“The fog of fascism is descending quickly over many American universities.”

The preceding statement was made by prominent lawyer Alan Dershowitz on Fox News recently. It was not made in response to the multiple incidents of swastikas being drawn around the University of Missouri campus, or the death threats made online against black students at the same school. He was not deriding the insinuation from the dean of Claremont McKenna College that certain minority groups do not fit the mold of their student body, nor was he maligning the exclusion of black students from a fraternity party at Yale University. Rather, he was referring to attempts by students to hold their school administrations accountable for failing to appropriately address these types of incidents. 

Students across the country are taking part in demonstrations to protest school administrations for failing to control racism on campus. At the University of Missouri at Columbia, students demanded that former President Tim Wolfe implement policies to deal with a slew of racist incidents. The pressure from the student body ultimately led to Wolfe’s resignation. A large push back has occurred in response to these movements, with many decrying the spread of of “PC culture” and accusing recently resigned administrators of being “spineless.” 

Incidents in which students have called for the ousting of professors and school administrators for racially insensitive comments have led many critics to claim that the movement is inconsistent with the First Amendment. Although there have been incidents in which protestors have overstepped boundaries themselves, their right to organize and advocate for change is both protected by our country’s laws and consistent with its most important values.

Much of this criticism is derived from an unfortunate incident at the University of Missouri in which student protesters and professors prevented media from reporting on a demonstration taking place in a public space. A YouTube video showing protesters shoving a student photographer and a professor of communications calling for “muscle” to remove another went viral. The actions of the students and faculty during this incident were unacceptable for various reasons. Their claim that others do not have the same rights as they do in public spaces is inconsistent with the message of their own movement. Fortunately, the episode turned out to be a relatively minor case of frustration clouding the judgement of a small group of protestors. The next day, the movement welcomed media back into the space where the demonstration was occurring. The professor involved apologized and was rightfully removed herself from her supervisory position at the school newspaper. Other demonstrators at campuses across the country, including at Brandeis, have embraced the media. Yet still, the incident at the University of Missouri became the impetus for backlash against all movements advocating for an end to racism on college campuses. 

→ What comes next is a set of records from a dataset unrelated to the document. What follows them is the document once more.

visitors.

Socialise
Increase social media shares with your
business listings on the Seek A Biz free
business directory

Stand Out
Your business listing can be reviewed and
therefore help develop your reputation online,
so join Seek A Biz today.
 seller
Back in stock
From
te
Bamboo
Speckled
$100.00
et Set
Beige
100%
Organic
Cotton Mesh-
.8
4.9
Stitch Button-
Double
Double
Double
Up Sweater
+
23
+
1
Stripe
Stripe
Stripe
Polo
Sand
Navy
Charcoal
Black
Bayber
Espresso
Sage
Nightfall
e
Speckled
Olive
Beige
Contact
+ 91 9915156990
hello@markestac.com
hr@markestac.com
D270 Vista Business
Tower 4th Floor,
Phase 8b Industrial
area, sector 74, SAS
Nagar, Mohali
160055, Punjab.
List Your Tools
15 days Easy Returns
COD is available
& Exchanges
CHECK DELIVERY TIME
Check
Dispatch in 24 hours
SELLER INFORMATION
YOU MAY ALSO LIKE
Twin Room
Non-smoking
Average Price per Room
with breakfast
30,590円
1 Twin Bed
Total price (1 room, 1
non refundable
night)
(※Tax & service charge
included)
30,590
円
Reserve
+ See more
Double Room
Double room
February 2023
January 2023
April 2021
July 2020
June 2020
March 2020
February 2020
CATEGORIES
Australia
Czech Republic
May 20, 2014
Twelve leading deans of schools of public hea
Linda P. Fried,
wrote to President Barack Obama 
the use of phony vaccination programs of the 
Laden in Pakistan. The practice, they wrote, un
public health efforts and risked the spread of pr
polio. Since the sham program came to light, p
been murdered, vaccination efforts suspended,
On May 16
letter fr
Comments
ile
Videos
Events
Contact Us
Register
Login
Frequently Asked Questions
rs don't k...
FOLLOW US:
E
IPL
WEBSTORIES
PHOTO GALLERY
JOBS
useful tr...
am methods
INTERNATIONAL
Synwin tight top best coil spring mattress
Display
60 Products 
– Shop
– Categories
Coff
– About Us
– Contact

Many have begun portraying the movements’ participants as whiners who want to be shielded from any opinions with which they disagree. Jonah Goldberg of the National Review recently claimed that the true goal of the movements is to create “little moving zones of political absolutism, where their worldview and, yes, their privilege, are unquestioned and celebrated.” Alan Dershowitz stated that students “want mommy and daddy dean to please give them a safe place, to protect them from ideas that maybe are insensitive, maybe will make them think.” The purpose of racism on college campuses is not to make people think. Its purpose is to marginalize and intimidate. Such sentiments cannot be accepted in a place where students are supposed to be able to better themselves and realize their full potential. In a recent article in the New York Times, black students from the University of Missouri describe how repeated incidents of racism deter them from leaving their rooms in the morning. When death threats were made on Yik Yak recently, some classes were canceled and many black students chose not to go to class. When a group of students is discriminated against, they are less likely to participate in open discussions which university settings are also supposed to provide. Thus, racism has the effect of undermining the goal of free and open discourse rather than being evidence of it as critics such as Dershowitz and Goldberg claim.

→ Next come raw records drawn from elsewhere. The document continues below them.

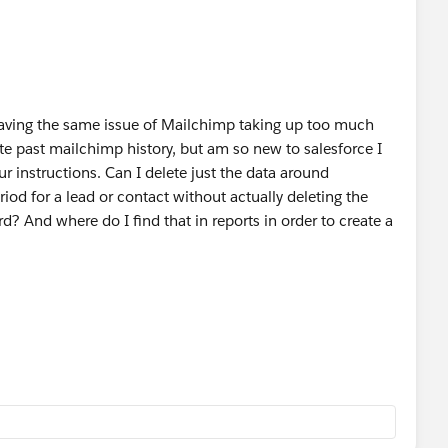
having the same issue of Mailchimp taking up too much
ete past mailchimp history, but am so new to salesforce I
r instructions. Can I delete just the data around
riod for a lead or contact without actually deleting the
rd? And where do I find that in reports in order to create a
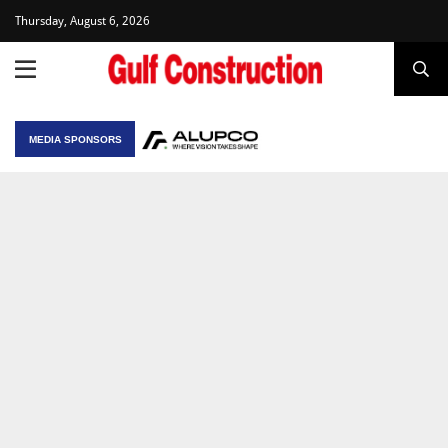
Thursday, August 6, 2026
MEDIA SPONSORS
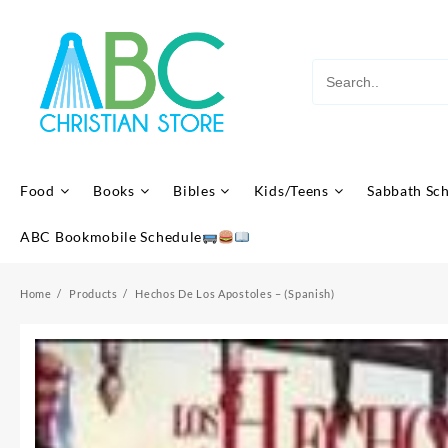
Skip
to
content
Food
Books
Bibles
Kids/Teens
Sabbath Sc
ABC Bookmobile Schedule
Home
Products
Hechos De Los Apostoles – (Spanish)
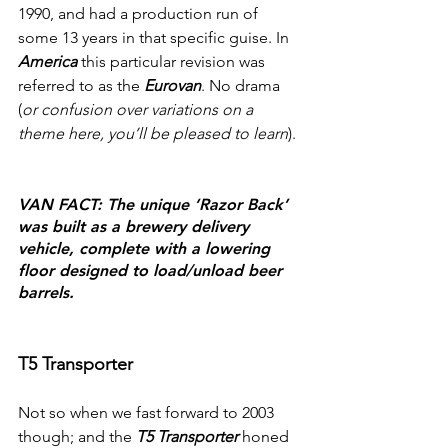
1990, and had a production run of 
some 13 years in that specific guise. In 
America
 this particular revision was 
referred to as the 
Eurovan
. No drama 
(
or confusion over variations on a 
theme here, you’ll be pleased to learn
).
VAN FACT: The unique ‘Razor Back’ 
was built as a brewery delivery 
vehicle, complete with a lowering 
floor designed to load/unload beer 
barrels.
T5 Transporter
Not so when we fast forward to 2003 
though; and the 
T5 Transporter
 honed 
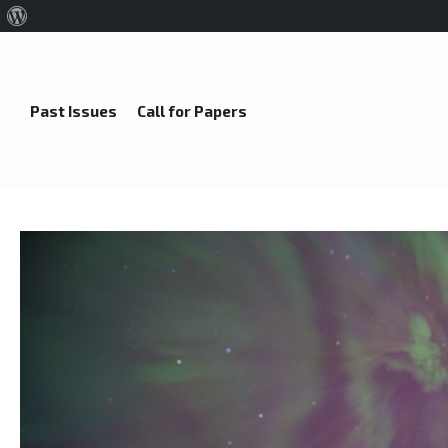
About
WordPress
Past Issues
Call for Papers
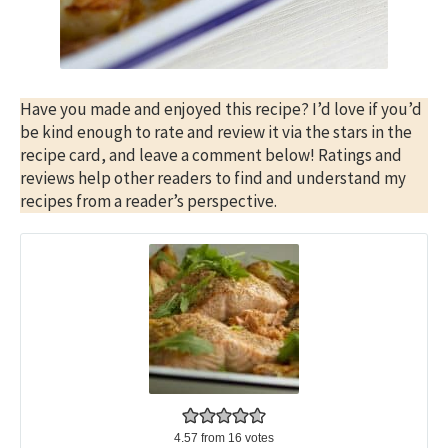
Have you made and enjoyed this recipe? I’d love if you’d
be kind enough to rate and review it via the stars in the
recipe card, and leave a comment below! Ratings and
reviews help other readers to find and understand my
recipes from a reader’s perspective.
4.57
from
16
votes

Of course, other groups seeking an end to discrimination on campus have not faced nearly the same backlash as current movements catalyzed by black students. The Anti-Defamation League has argued that legality of free speech for all does not make discrimination against Jewish students acceptable. Their webpage dedicated to anti-Semitism explains the causes of the discrimination thusly: “Among America’s students are many who grew up with little or no contact with Jews and who have a limited personal background to fall back upon when professional anti-Semites come to campus. For instance, young adults with little knowledge of the Holocaust might cast an uncritical look at a campus newspaper advertisement or scholarly-looking text claiming to prove that the murder of 6 million Jews is an historical hoax.” Many of the demands of protesters now involve the implementation of diversity programs on campus to mitigate the type of factors described by the ADL. Both anti-racism movements on college campuses and the ADL have identified lack of interaction between groups as a main cause of prejudice. Given the parallels between the two, it should be questioned why there is such outrage over movements headed by black students and no outrage to speak of when the same sentiments are echoed by other groups.

The argument that the movement belies the values of the First Amendment is self-defeating. There is nothing un-American about a marginalized group putting pressure on their superiors in order to create change in their communities. In fact, that is exactly how our country came into existence. 

Furthermore, the same amendment that guarantees the right to free speech also affirms the right to peaceably assemble and jointly defend commonly held ideals. The purpose of the movements across the country is to create environments in which all groups are able to fully participate in college life. Ironically, the claim that the movements taking place on campuses across the country are inconsistent with classical American values is just as hypocritical as a communications professor believing that only certain people are protected by the First Amendment.